Metafor
Erdoğan Özmen
Kötülüğün ve karanlığın güçleri karşısında yorgun ve karamsar hissediyor insan. Bazen, ama bu bile çok ağır. Onların akıl almaz kin ve nefreti, fütursuzluğu ve gözü karalığı, korkunç enerjisi karşısında basbayağı bir çaresizlik ve ümitsizliğe yenik düşebiliyor. Masum ve savunmasız insanlara yönelen şiddet, hoyratlık, eziyet ve acımasızlığın ölçüsüz, kıyıcı ve yok edici biçimlerinin sıradanlaşması ve yaygınlaşmasının insana kolunu kanadını kırılmış gibi hissettirmesi bu. Ruhtaki sıkışma, bıkkınlık. Yasın, acının, kederin artık bir temsile bile kavuşamayacak denli üst üste gelmesi, birikmesi. Ruhun yorgunluğu. Bazen hatta, insan kalma çabasının bile neşesini, coşkusunu kaybetmesi, ağır bir yük olup çıkması. Dünyanın sıkıntısını ve gürültüsünü daha çok duymak, yine yorulmak. Kendi kişisel anlamlarınla özenle yücelttiğin her şeye karşı ilginin birden sönmesi. Dayanılmaz anlam kaybının yorgunluğu bir de. İnsanın içinin azalması…

 

Ama, insanız işte. Şükür ki. Aynı mucize yine gerçekleşiyor: İnsanın harikulade ruhu ve zihni bir kapıyı kapatırken başkasını açıyor. Şahit olduğum, gördüğüm, işittiğim tüm işaretler yalnızca bir iz olarak kalmasın, imgesel saplantı ve izlerin her biri kesintisiz bir anlamlandırma zincirinin parçası haline gelsin, daha büyük bir anlam dünyasına eklemlensin, silinmez bir simgesel kayda kavuşsun isteyen zihnin benzersiz işleyişi; belki de insan zihninin kendine özgü özerk bir arzusu olmalı dedirten çok boyutlu, göz kamaştırıcı ve zarif çalışma başlıyor.   

***
Dil çünkü, bizi diğer hayvanlardan ayıran en temel kapasitemizdir. İnsan ruhunun dilde temellenmesi demektir bu. Belki de dil ile beynin örgütlenmesi ve işlevselliği arasında yapısal bir benzeşikliğin, söyleme biçimimizle düşünme biçimimiz arasında indirgenemez bir aynalamanın bulunması demektir. Konuşan varlıktır insan.

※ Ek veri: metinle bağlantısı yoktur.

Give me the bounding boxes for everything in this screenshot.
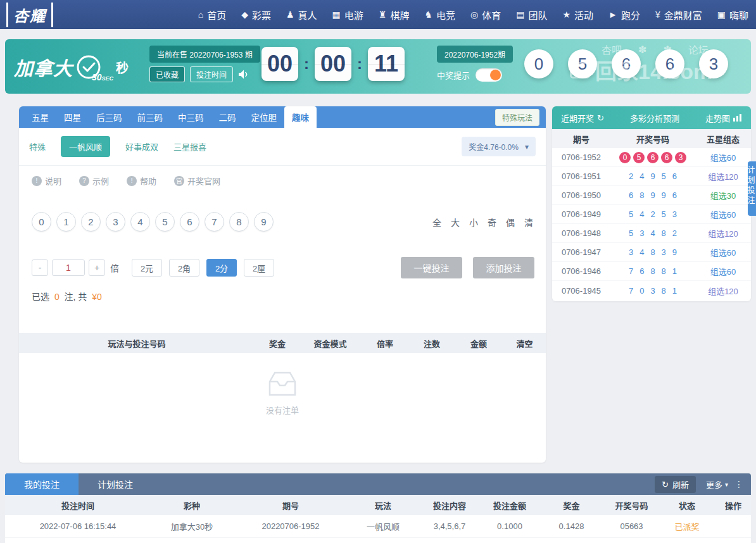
summary-prefix: 已选 xyxy=(32,292,49,302)
draw-period: 0706-1952 xyxy=(552,153,610,162)
draw-combo: 组选120 xyxy=(695,170,751,182)
draw-combo: 组选60 xyxy=(695,246,751,258)
bonus-select[interactable]: 奖金4.76-0.0% ▾ xyxy=(462,137,536,156)
column-header: 期号 xyxy=(552,133,610,145)
number-ball-3[interactable]: 3 xyxy=(106,212,125,232)
unit-2li-button[interactable]: 2厘 xyxy=(244,259,274,277)
refresh-icon: ↻ xyxy=(597,113,604,123)
number-ball-2[interactable]: 2 xyxy=(81,212,101,232)
quick-big[interactable]: 大 xyxy=(451,216,460,228)
tab-recent-draws[interactable]: 近期开奖 ↻ xyxy=(561,112,604,124)
draw-digit: 3 xyxy=(650,286,655,296)
one-key-bet-button[interactable]: 一键投注 xyxy=(401,257,462,278)
draw-digit: 5 xyxy=(629,209,633,219)
nav-item-chess[interactable]: ♜ 棋牌 xyxy=(371,0,417,29)
quick-clear[interactable]: 清 xyxy=(524,216,533,228)
bet-period: 20220706-1952 xyxy=(233,521,348,531)
nav-item-home[interactable]: ⌂ 首页 xyxy=(191,0,234,29)
nav-item-sports[interactable]: ◎ 体育 xyxy=(463,0,508,29)
speaker-icon[interactable] xyxy=(238,70,249,79)
subtab-special[interactable]: 特殊 xyxy=(29,140,46,153)
draw-combo: 组选60 xyxy=(695,265,751,277)
draw-digit: 2 xyxy=(672,228,677,238)
nav-item-team[interactable]: ▤ 团队 xyxy=(508,0,555,29)
draw-digit: 8 xyxy=(662,286,666,296)
number-ball-0[interactable]: 0 xyxy=(32,212,51,232)
column-header: 投注时间 xyxy=(5,499,151,511)
win-tip-toggle[interactable] xyxy=(476,68,502,82)
subtab-triple-joy[interactable]: 三星报喜 xyxy=(173,140,206,153)
tab-four-star[interactable]: 四星 xyxy=(56,106,89,128)
number-ball-6[interactable]: 6 xyxy=(180,212,199,232)
nav-item-egames[interactable]: ▦ 电游 xyxy=(325,0,371,29)
subtab-smooth-sailing[interactable]: 一帆风顺 xyxy=(61,136,110,157)
favorite-button[interactable]: 已收藏 xyxy=(149,66,185,82)
draw-digit: 9 xyxy=(650,172,655,181)
number-ball-7[interactable]: 7 xyxy=(205,212,224,232)
draw-digit: 4 xyxy=(639,247,644,257)
draw-row: 0706-1949 5 4 2 5 3 组选60 xyxy=(552,205,751,224)
example-link[interactable]: ? 示例 xyxy=(79,175,109,187)
column-header: 操作 xyxy=(715,499,751,511)
nav-item-wealth[interactable]: ¥ 金鼎财富 xyxy=(648,0,710,29)
number-ball-8[interactable]: 8 xyxy=(229,212,249,232)
tab-last-three[interactable]: 后三码 xyxy=(89,106,130,128)
tab-position[interactable]: 定位胆 xyxy=(244,106,285,128)
my-bets-header: 投注时间 彩种 期号 玩法 投注内容 投注金额 奖金 开奖号码 状态 操作 xyxy=(5,495,751,515)
quick-even[interactable]: 偶 xyxy=(506,216,515,228)
nav-item-chat[interactable]: ▣ 嗨聊 xyxy=(710,0,756,29)
draw-period: 0706-1945 xyxy=(552,286,610,296)
special-play-button[interactable]: 特殊玩法 xyxy=(495,109,539,126)
number-ball-1[interactable]: 1 xyxy=(56,212,76,232)
tab-plan-bets[interactable]: 计划投注 xyxy=(79,473,152,495)
multiplier-minus-button[interactable]: - xyxy=(32,259,48,276)
multiplier-plus-button[interactable]: + xyxy=(89,259,105,276)
number-ball-5[interactable]: 5 xyxy=(155,212,175,232)
helper-label: 示例 xyxy=(92,175,109,187)
nav-item-live[interactable]: ♟ 真人 xyxy=(279,0,325,29)
tab-my-bets[interactable]: 我的投注 xyxy=(5,473,79,495)
nav-label: 嗨聊 xyxy=(729,8,748,22)
nav-item-activity[interactable]: ★ 活动 xyxy=(555,0,601,29)
draw-digit: 8 xyxy=(650,266,655,276)
nav-item-esports[interactable]: ♞ 电竞 xyxy=(417,0,463,29)
nav-label: 棋牌 xyxy=(390,8,409,22)
number-ball-9[interactable]: 9 xyxy=(254,212,274,232)
quick-all[interactable]: 全 xyxy=(432,216,441,228)
quick-odd[interactable]: 奇 xyxy=(488,216,496,228)
tab-analysis[interactable]: 多彩分析预测 xyxy=(630,112,679,124)
multiplier-input[interactable] xyxy=(52,259,85,276)
quick-small[interactable]: 小 xyxy=(469,216,478,228)
unit-2yuan-button[interactable]: 2元 xyxy=(132,259,162,277)
tab-trend-chart[interactable]: 走势图 xyxy=(705,112,742,124)
tab-fun[interactable]: 趣味 xyxy=(284,106,317,128)
unit-2fen-button[interactable]: 2分 xyxy=(206,259,237,277)
tab-first-three[interactable]: 前三码 xyxy=(130,106,171,128)
column-header: 倍率 xyxy=(360,337,410,349)
bet-time-button[interactable]: 投注时间 xyxy=(190,66,233,82)
nav-label: 金鼎财富 xyxy=(664,8,702,22)
more-button[interactable]: 更多 ▾ xyxy=(706,478,728,490)
bet-slip-table: 玩法与投注号码 奖金 资金模式 倍率 注数 金额 清空 没有注单 xyxy=(19,333,546,416)
draw-digit: 4 xyxy=(639,209,644,219)
help-link[interactable]: ! 帮助 xyxy=(127,175,156,187)
subtab-double-happiness[interactable]: 好事成双 xyxy=(125,140,158,153)
draw-row: 0706-1947 3 4 8 3 9 组选60 xyxy=(552,243,751,262)
unit-2jiao-button[interactable]: 2角 xyxy=(169,259,199,277)
tab-two-code[interactable]: 二码 xyxy=(211,106,244,128)
nav-item-lottery[interactable]: ◆ 彩票 xyxy=(234,0,279,29)
number-ball-4[interactable]: 4 xyxy=(130,212,150,232)
main-nav: ⌂ 首页 ◆ 彩票 ♟ 真人 ▦ 电游 ♜ 棋牌 ♞ 电竞 ◎ 体育 ▤ 团队 xyxy=(191,0,756,29)
plan-bet-side-tab[interactable]: 计划投注 xyxy=(748,161,756,216)
tab-middle-three[interactable]: 中三码 xyxy=(170,106,211,128)
instructions-link[interactable]: ! 说明 xyxy=(32,175,61,187)
official-site-link[interactable]: 官 开奖官网 xyxy=(174,175,220,187)
add-bet-button[interactable]: 添加投注 xyxy=(473,257,534,278)
site-logo[interactable]: 杏耀 xyxy=(6,3,53,27)
refresh-button[interactable]: ↻ 刷新 xyxy=(655,476,696,493)
nav-item-score[interactable]: ► 跑分 xyxy=(601,0,648,29)
result-ball: 5 xyxy=(568,49,597,78)
draw-digit: 9 xyxy=(650,190,655,200)
tab-five-star[interactable]: 五星 xyxy=(24,106,56,128)
kebab-menu-icon[interactable]: ⋮ xyxy=(734,479,743,489)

Dil kaydına, düzenine, dilin denizine henüz girmemişken insan yavrusu, yaşamın saf hareketi içinde sıradan bir ihtiyaçlar varlığından ibaretken nihayet dil ile karşılaşır. Ondan önce, saf biyolojik ihtiyaçların öteki eliyle tatmininden ve ihtiyacın ortaya çıktığı durumun öncesine dönmekten başka bir şey istemeyen insanın mitik dönemi vardır. Asıl yolculuk bundan sonra başlar. Dilin gösterenleriyle silinmez ve geri dönüşsüz biçimde damgalanan insanın bundan sonra kendine varışı dil aracılığıyladır artık. Kendine sadece dil içinde görünür. Böylece, dil dolayımından bağımsız biçimde kendinde varolduğu haliyle özne, “gerçek” özne ebediyyen kaybolur. Adeta yabancı bir beden gibi dil, gerçek/biyolojik bedenin ve “doğanın” düzeni üstüne kendini yamar, yapıştırır. İnsan dille dağlanarak insan olur. İnsanın kimliği sözeldir. Bu yüzden her insan bir hikâyedir ve her şeyin öncesinde anlatısal bir gerçeklik içinde yaşamaya mahkûm varlıktır insan.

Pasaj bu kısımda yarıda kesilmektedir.